March 10th, 2015

Daily Market Commentary



  • The Redbook Index, which measures same-store sales growth of U.S. general merchandisers, was reportedly up 1% and 2.6% in month-over-month and year-over-year terms, respectively.
  • The NFIB Business Optimism Index was reported at 98, slightly below estimates.
  • The Consumer Price Index in Greece was reportedly down 2.2% in year-over-year terms, slightly above estimates.
  • Retail sales in Spain were reportedly up 4.1%. 


  • Brent crude dropped for a fifth day, its longest retreat in almost three months, amid signs that the global supply glut will persist.
  • Gold tumbled to the lowest in three months and is set for the longest run of losses in almost two years as the dollar extended gains on speculation the Federal Reserve will bring forward interest rate increases on signs the economic recovery is strengthening.
  • Copper led most industrial metals lower after factory-gate deflation deepened in China, the largest metals user, and as the dollar extended gains.

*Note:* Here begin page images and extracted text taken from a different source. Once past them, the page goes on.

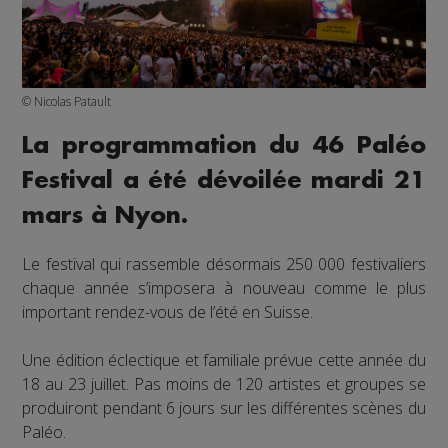
© Nicolas Patault
La programmation du 46 Paléo
Festival a été dévoilée mardi 21
mars à Nyon.
Le festival qui rassemble désormais 250 000 festivaliers
chaque année s’imposera à nouveau comme le plus
important rendez-vous de l’été en Suisse.
Une édition éclectique et familiale prévue cette année du
18 au 23 juillet. Pas moins de 120 artistes et groupes se
produiront pendant 6 jours sur les différentes scènes du
Paléo.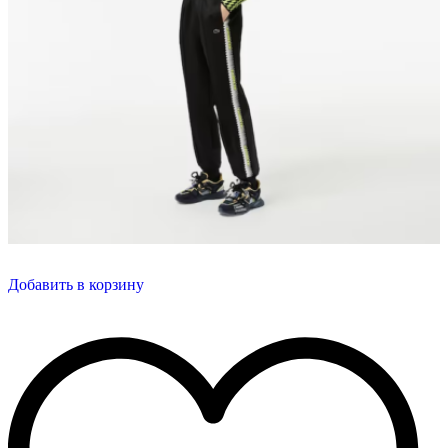
Добавить в корзину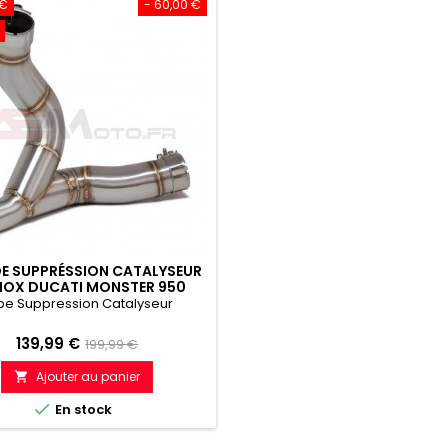
 €
- 60,00 €
DE SUPPRÉSSION CATALYSEUR
INOX DUCATI MONSTER 950
2021-2023
be Suppression Catalyseur
Prix
Prix
139,99 €
199,99 €
de
Ajouter au panier

référence

En stock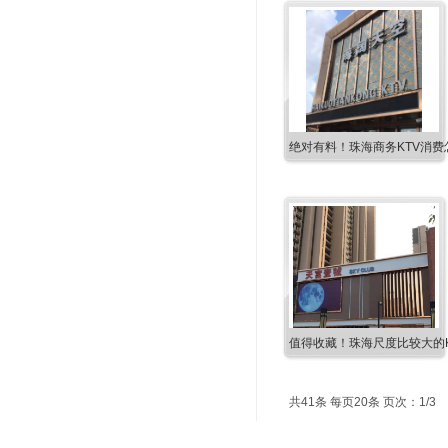
绝对有料！珠海商务KTV消费
值得收藏！珠海尺度比较大的K
共41条 每页20条 页次：1/3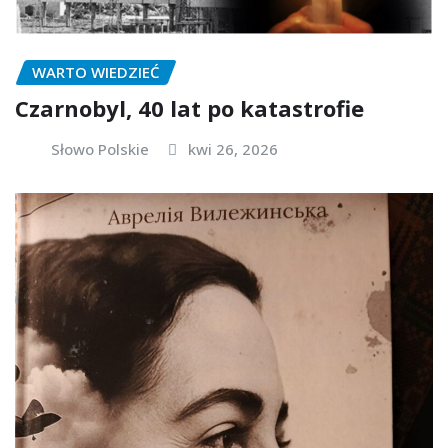
WARTO WIEDZIEĆ
Czarnobyl, 40 lat po katastrofie
Słowo Polskie
kwi 26, 2026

  • Bought deals are off to their strongest start in at least five years as energy companies turn to Canada’s banks and money managers to sell shares, fortifying their finances amid a slump in oil prices.
  • The International Monetary Fund is raising red flags about Canada’s housing market, warning that moves by Ottawa in recent years to tighten mortgage lending standards and boost oversight of the country’s financial system haven’t gone far enough. (Globe)
  •  Concordia Healthcare said it would acquire certain assets of privately held Covis Pharma Holdings for $1.2 Billion USD, giving the health care company a portfolio of branded and generic drug products to bolster and diversify its operations.
  • Loblaw said it plans to invest $1.2 billion this year to expand and build stores, expand its e-commerce operations and for supply chain and IT infrastructure.

United States

  • U.S. stock-index futures fell, indicating equities may drop, as Federal Reserve Bank of Dallas President Richard Fisher said the central bank should raise rates.
  • U.S. drug spending rose last year at the fastest rate in more than a decade, driven by high-priced hepatitis C medicines, according to a report Tuesday from benefit manager Express Scripts Holding Co.
  • General Motors will immediately begin buying back $5 billion worth of stock in a deal that avoids a proxy fight with investor Harry J. Wilson.
  • McDonald’s said its monthly sales fell a worse-than-expected 1.7% in February.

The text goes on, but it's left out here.